Infectious Disease and Climate Change

by Leigh Barrett / MIPJ

“Climate change is not just an environmental issue… it is an all-encompassing threat. It is a threat to health, since a warmer world is one in which infectious diseases such as malaria and yellow fever will spread further and faster.”
- UN Secretary-General Kofi Annan’s address to the Climate Change Conference, as delivered in Nairobi, 15 November, 2006

The earth’s surface has warmed by more than 0.8°C (1.4°F) in the last century, with about two thirds of that occurring in the period since 1980. This dramatic increase, understood and accepted to be largely as a result of human activity, is creating more extreme weather conditions, intense flooding, extended droughts, and more frequent El Nino Southern Oscillations (ENSO) as oceans get warmer. ENSO is the warning signal to the planet — once the upper levels of the oceans have warmed, El Nino activity will probably weaken, but there is little doubt that ENSO is considered a tipping point for the Earth’s climate. These oscillations of the ocean result in devastating hurricanes, tornadoes, and more extreme winters. Projections of an average surface temperature increase from 1.1°C to 6.4°C over the next century will see a shift to long-term drought conditions, melting glaciers which supply fresh water to around 200 million people in large population centers, and sea level increases which are already resulting in salt water intrusions into freshwater aquifers. As that intrusion takes place, the lack of potable water, as well as water available for agricultural irrigation becomes a devastating reality, will have a profound impact on the health of humans, animals, as well as plant life, throughout the world.
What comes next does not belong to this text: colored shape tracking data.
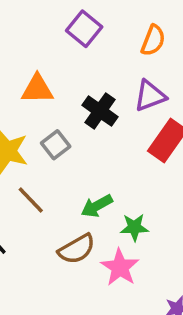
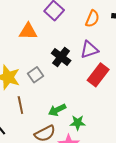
orange triangle: (37, 89) -> (28, 31), moved
brown line: (31, 200) -> (20, 105), turned 30

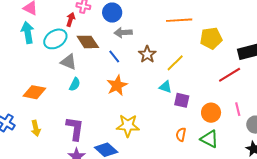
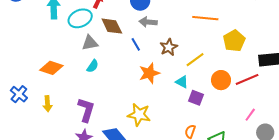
yellow pentagon: (211, 38) -> (234, 41), turned -30
gray triangle: (69, 62) -> (90, 43), turned -42
orange star: (117, 85) -> (149, 73), moved
pink line: (238, 109) -> (250, 115), turned 40
orange circle: (211, 113) -> (221, 80), moved

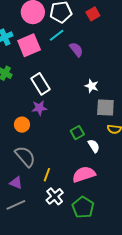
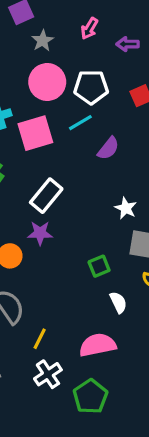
purple semicircle: (76, 50) -> (108, 148), turned 70
white rectangle: (40, 84) -> (46, 196), turned 65
green square: (77, 133) -> (99, 266), moved

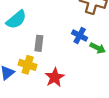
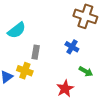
green arrow: (98, 48) -> (86, 71), moved
red star: (55, 77) -> (65, 89), moved

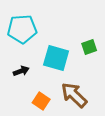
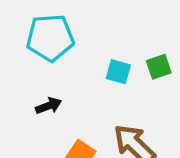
cyan square: (56, 58) -> (118, 72), moved, size x0.6

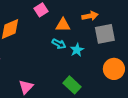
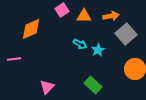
orange triangle: (63, 25) -> (84, 16), moved
gray square: (105, 34) -> (126, 34), turned -30

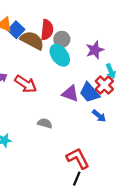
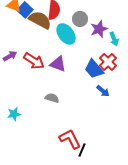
gray circle: (62, 39) -> (80, 19), moved
cyan arrow: (111, 71) -> (114, 39), moved
purple triangle: (70, 94) -> (58, 64), moved
red L-shape: (78, 158) -> (70, 139), moved

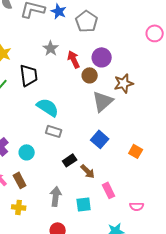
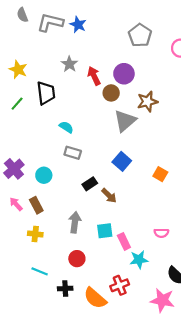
gray pentagon: (87, 21) -> (140, 35), moved
cyan semicircle: (48, 107) -> (66, 127), size x0.6
pink rectangle: (109, 190) -> (124, 241), moved

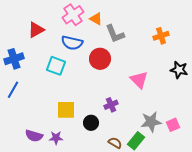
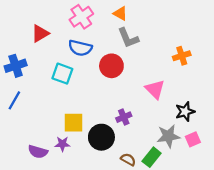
orange triangle: (96, 19) -> (120, 13), moved
orange cross: (161, 36) -> (182, 56), moved
black star: (179, 70) -> (185, 112), moved, turned -30
black circle: (91, 123) -> (101, 137), size x1.5
purple star: (56, 138) -> (62, 144), moved

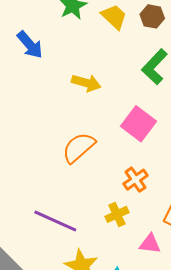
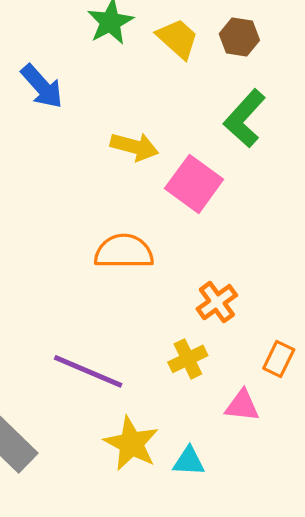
pink square: (139, 124) -> (194, 184), moved
orange semicircle: (79, 148) -> (124, 252), turned 42

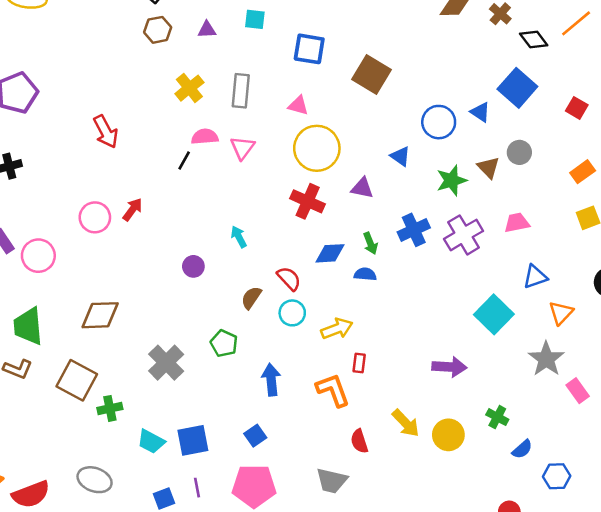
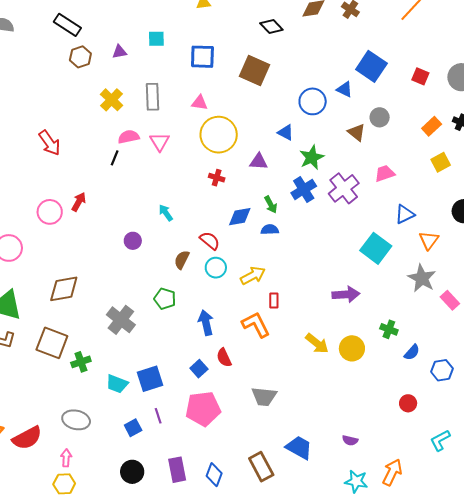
black diamond: (534, 39) -> (271, 27), moved
green star: (452, 180) -> (312, 157), moved
red cross: (308, 201) -> (217, 178), size x0.6
red semicircle: (359, 441) -> (224, 358), moved

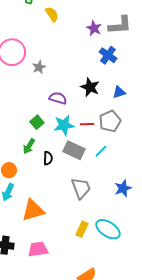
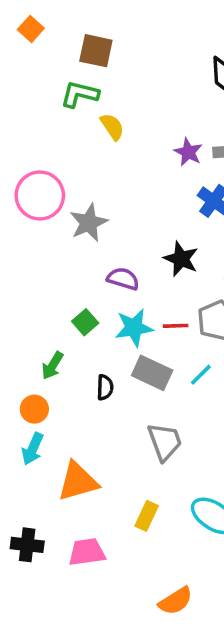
gray star: (39, 67) -> (89, 223), size x1.5
green arrow: (29, 146) -> (52, 366), moved
yellow rectangle: (82, 229) -> (147, 516), moved

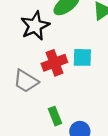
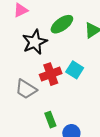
cyan square: (82, 57) -> (75, 70), turned 30

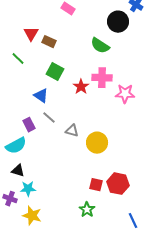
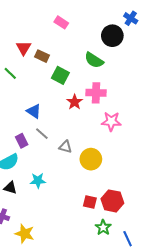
green square: (55, 72) -> (60, 75), moved
pink star: (125, 94) -> (111, 121), moved
cyan star: (28, 189) -> (38, 181), moved
green star: (87, 210) -> (103, 227), moved

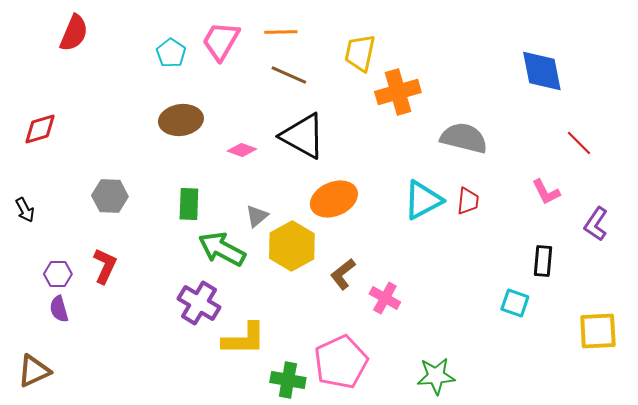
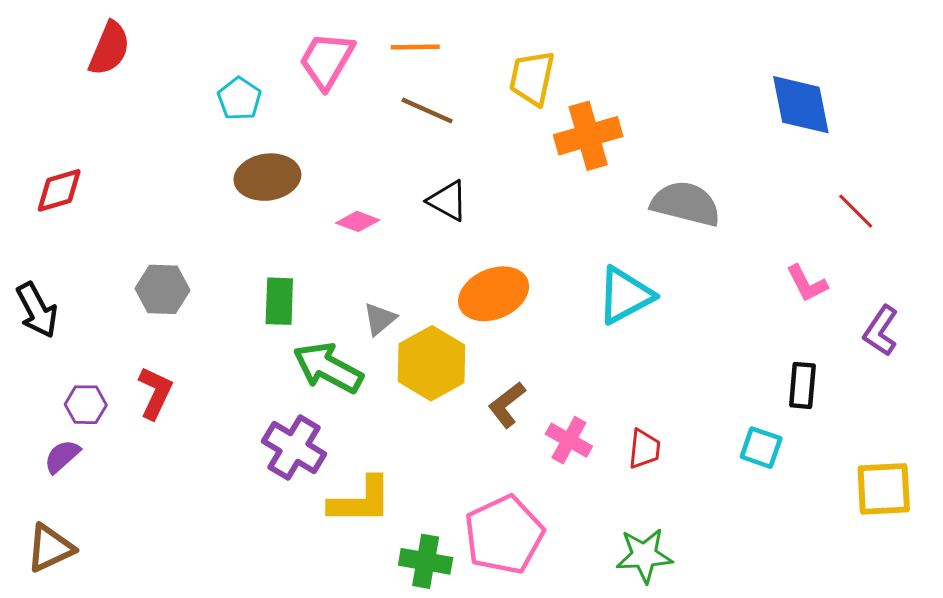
cyan pentagon: (171, 53) -> (239, 99), moved
black triangle: (303, 136) -> (448, 201), size x0.6
red trapezoid: (468, 201) -> (644, 449), moved
black arrow: (25, 210) -> (37, 310), size x1.5
purple semicircle: (59, 309) -> (62, 456), moved, turned 64

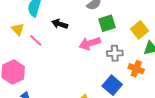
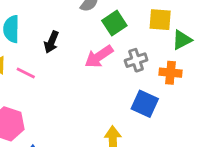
black arrow: (60, 24) -> (51, 42), turned -70
yellow square: (140, 30) -> (160, 20), turned -30

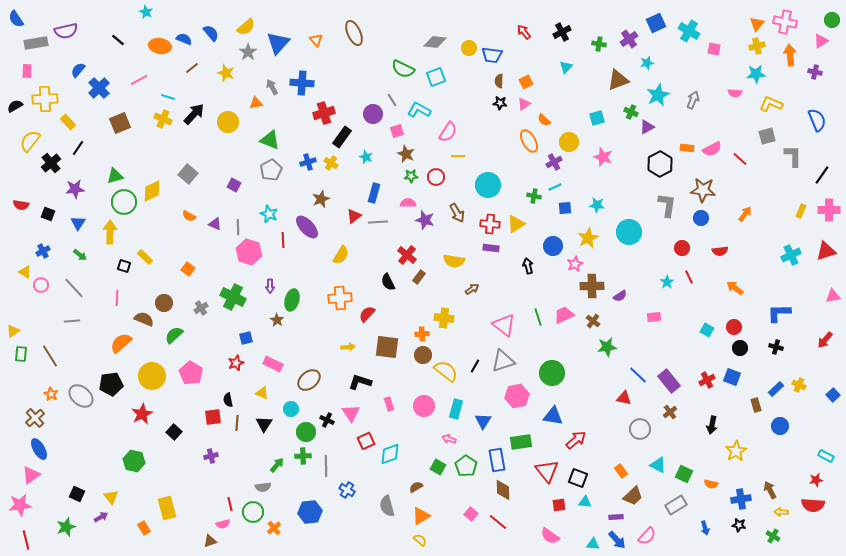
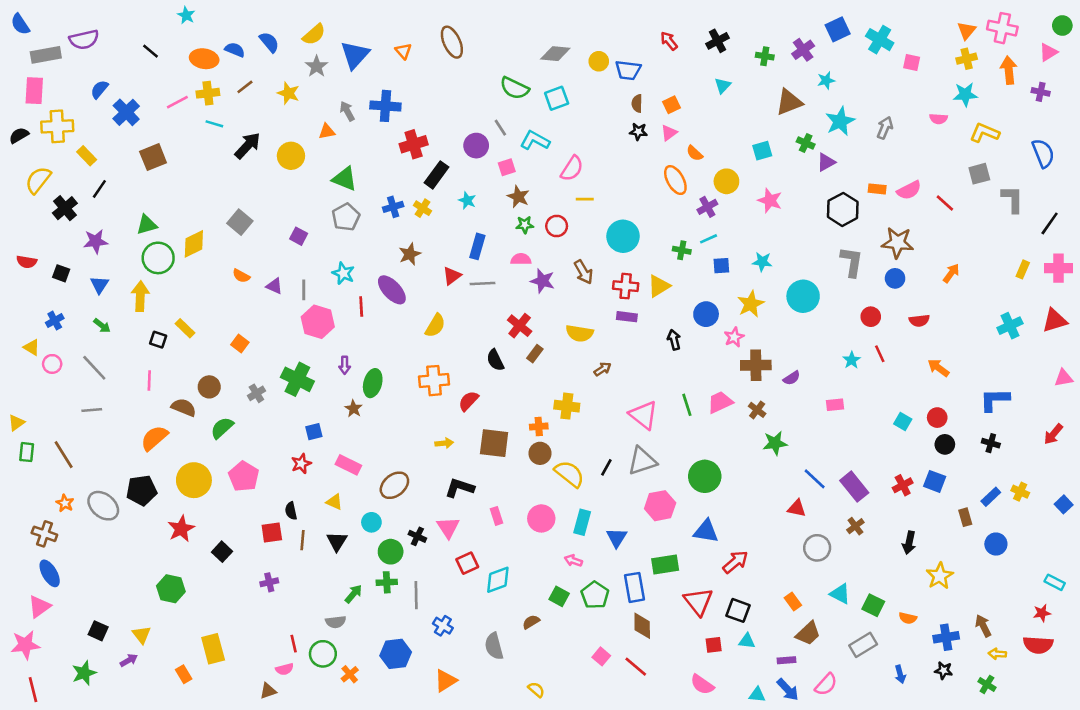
pink rectangle: (27, 71) -> (34, 91), size x1.5
yellow cross: (163, 119) -> (208, 93), moved, turned -30
brown cross: (35, 418) -> (44, 534), turned -30
orange triangle: (421, 516) -> (445, 681), moved

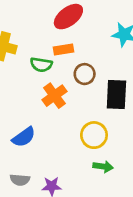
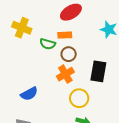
brown circle: (85, 74) -> (69, 54), moved
orange cross: (54, 96) -> (65, 74), moved

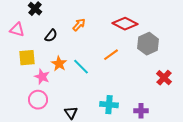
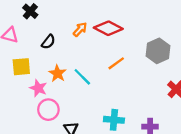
red diamond: (125, 24) -> (108, 28), moved
pink circle: (38, 100) -> (48, 110), moved

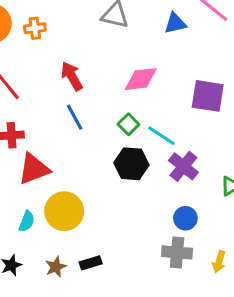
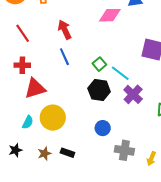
pink diamond: (141, 79) -> (110, 15), moved
blue circle: (185, 218) -> (103, 128), moved
black rectangle: (91, 263) -> (67, 153), turned 32

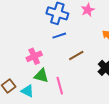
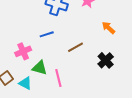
blue line: (59, 36) -> (47, 34), moved
pink cross: (34, 56) -> (23, 51), moved

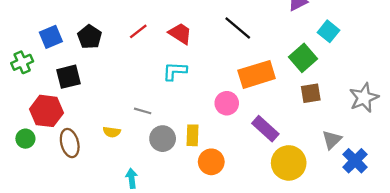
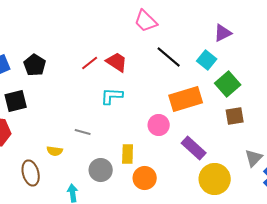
red line: (138, 31) -> (90, 63), moved
cyan square: (328, 31) -> (207, 60), moved
gray circle: (163, 139) -> (101, 170), moved
brown ellipse: (70, 143) -> (31, 173), moved

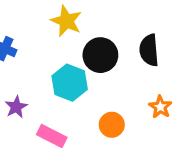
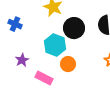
orange circle: (112, 125) -> (68, 64), moved

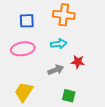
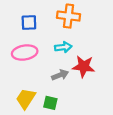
red star: (78, 62) -> (84, 66), size x1.5
green square: (69, 96) -> (50, 103), moved

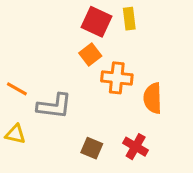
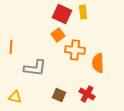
orange line: (17, 89) -> (11, 47), moved, turned 64
yellow triangle: (15, 134) -> (15, 97), moved

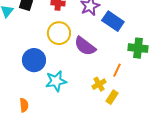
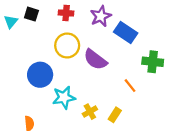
orange line: (117, 70) -> (130, 86), turned -64
yellow cross: (99, 84) -> (90, 112), moved
yellow rectangle: (112, 97) -> (115, 115), moved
Life forms generally had adjusted to climate changes in the past, whether seasonal, or even inter-annual variations, but the rapid pace of change now may be faster than evolution can cope with, leaving many species threatened with extinction, and humans facing dire diseases at a level we are simply not equipped to combat.

Human health is sensitive to geographic and temporal shifts in weather and climate, and studying the effects of those factors on human health, especially considering the rapid changes the world is seeing in terms of climate change, would take decades of empirical study. That time, and the decisions made after those studies have been done, run into the obstacle of the rapidity of change. The world quite simply does not have the time to indulge theories anymore. Early implementation of policies should have been done decades ago, yet attention only started to seriously be paid to the subject in the late 1990’s.

Many working in the infectious diseases field, and the health care community generally, noticed that there was no binding resolution following the 2009 United Nations Climate Change Conference in Copenhagen. In fact, it’s a subject that seems to have largely been ignored by governments, planners and policymakers, even as scientists and health professionals are sending out warning signs, and the increased stress from climate change is starting to have an effect on services provided to their populations.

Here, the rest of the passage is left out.